HONG KONG (NNI) – Over l,000 foreigners are teaching English inside China today, and the vast majority of them are evangelical Christians. Indeed, according to Thomas Lawrence, coordinator of a training agency for Christian teachers about to enter China, this is an imbalance preferred by Chinese educational authorities.
“In one major city,” Lawrence said, “if an applicant leaves blank the section on religion in the application form, the Chinese automatically reject that person. They prefer Christians.”
Over the past few years, as China has opened up and invited English teachers as well as foreign professionals to work in the country, Christians have impressed the Chinese authorities in two major ways. First, they have higher moral standards than many of their non-Christian counterparts.
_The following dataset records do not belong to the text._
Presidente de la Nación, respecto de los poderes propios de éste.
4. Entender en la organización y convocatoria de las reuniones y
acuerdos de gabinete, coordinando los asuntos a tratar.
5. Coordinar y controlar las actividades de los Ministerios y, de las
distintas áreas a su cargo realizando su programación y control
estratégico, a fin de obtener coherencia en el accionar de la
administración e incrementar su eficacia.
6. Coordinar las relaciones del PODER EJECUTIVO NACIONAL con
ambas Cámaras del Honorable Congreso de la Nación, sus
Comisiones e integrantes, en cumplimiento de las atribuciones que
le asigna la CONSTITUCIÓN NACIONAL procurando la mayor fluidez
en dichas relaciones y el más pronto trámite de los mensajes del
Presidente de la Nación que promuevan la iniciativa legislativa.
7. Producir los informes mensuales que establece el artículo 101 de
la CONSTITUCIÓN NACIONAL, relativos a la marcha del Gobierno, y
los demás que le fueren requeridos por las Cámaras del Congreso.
Second, they are often more willing to cope with the primitive and frustrating conditions that accompany teaching inside China.
Lawrence said a teacher in China today has to handle a bewildering array of problems ranging from electricity blackouts during classes and shortages of suitable textbooks, to poor living conditions and social isolation. But by far the greatest frustrations occur in the classroom situation. Said Lawrence, “It is quite common to be asked to teach oral English in a class of 25, when the maximum for an oral class should be no higher than six.”
Asked if any Christian teachers had been thrown out of the country for sharing their faith, Lawrence replied, “If they preach the gospel in place of teaching English they may be ejected, and this has happened in a very few cases.” He stressed that their ejection stemmed basically from failing to do the job they were hired to do. He added, “Witnessing should be outside the classroom context, occurring naturally as friendships are made with the students.”
China continues to present an open door to Christian professionals who are dedicated to their field of work, able to endure hardship, and content to share their faith with discernment.